The rapid growth of Fashion 21’s customer base of trend-hungry teens prompted the Changs to franchise their business under the name Forever 21. It was not until 1995 that the second store opened in Miami’s Mall of the Americas. Six years later Forever 21 had spread to 100 locations. As of early 2010 there were over 400 stores worldwide, including in Japan, Korea, China, Thailand, England, France and the Middle East.
Starting from minis and tube tops, the Changs added increasingly sophisticated styles to age their target clientele from teens to young adults. Today Forever 21’s major appeal lies in its quick-turnover buy-it-now-or-never-see it-again ethic. The chain has become notorious for stocking stores with irresistibly-priced runway knockoffs even before the originals hit the retail racks.
The likes of Anna Sui, Diane von Furstenberg and Gwen Stefani’s Harajuku Lovers have filed over 50 federal copyright infringement and unfair competition suits over the past several years. Such suits against Forever 21 tend to end quietly with undisclosed settlement terms.
But these hiccups have done little to slow Forever 21’s success. The company enjoyed sales of $1.7 billion and a net income of $135 million for the fiscal year that ended February 2009, according to a Forbes.com estimate. While others are reeling from the recession, Forever 21 is pushing ahead with new plans for adding merchandise categories like home goods, swimwear and a junior’s plus-size collection. Last year it even paid $2.2 mil. for 13 locations from the bankrupt Mervyn’s department-store chain for $2.2 million to serve as new Forever 21 locations.
“We have always grown at a rapid pace because that is one of the challenges I set for myself,” says Chang. “We hope to keep up the pace of growth in the future.”
Former Forever 21 factory workers say the fast growth has been powered in part by a sweatshop culture. In September 2001 19 employees sued for unpaid wages, mandatory unpaid overtime, 12-15 hour days and compulsory weekend shifts. In March 2004 an undisclosed settlement was announced.
The source of the Changs’ unshakeable faith is no secret. On the bottom of every Forever 21 shopping bag is John 3:16, a popular bible passage that reads, “For God so loved the world, that he gave his only begotten Son, that whosoever believeth in him should not perish, but have everlasting life.” Jin Sook Chang is known to attend church every morning at five.
“People join their church just to get close to them,” a garment district insider says of the Changs. Mrs. Chang is known to “pluck” young designers out of the companies she’s working with, “and if they’re Christian and religious, she puts them in business,” he explains. And for some, it seems to have been a true blessing.

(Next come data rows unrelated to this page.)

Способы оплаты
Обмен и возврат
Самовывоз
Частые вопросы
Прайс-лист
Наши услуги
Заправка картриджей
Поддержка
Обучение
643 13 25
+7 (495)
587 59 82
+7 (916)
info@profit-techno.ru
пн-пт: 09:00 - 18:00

Rowena Rodriguez, a mid-thirties fashion consultant and one-time “unbeliever” was born again with Mrs. Chang’s help. “In the short time I worked with Mrs. Chang, my life was transformed, and I accepted Jesus Christ as my Lord and Savior.” When asked the secret to the Changs’ success, Rodriguez exclaims: “The Changs love Jesus!”
The Changs attribute their success to a lot of hard work and a frugal corporate culture. A high degree of personal privacy may be one more condition. While Forever 21 courts hype, the family is determinedly low-key. The internet turns up very few photos on the couple. The Changs live with their two daughters, Linda and Esther, who attend church with them every Sunday.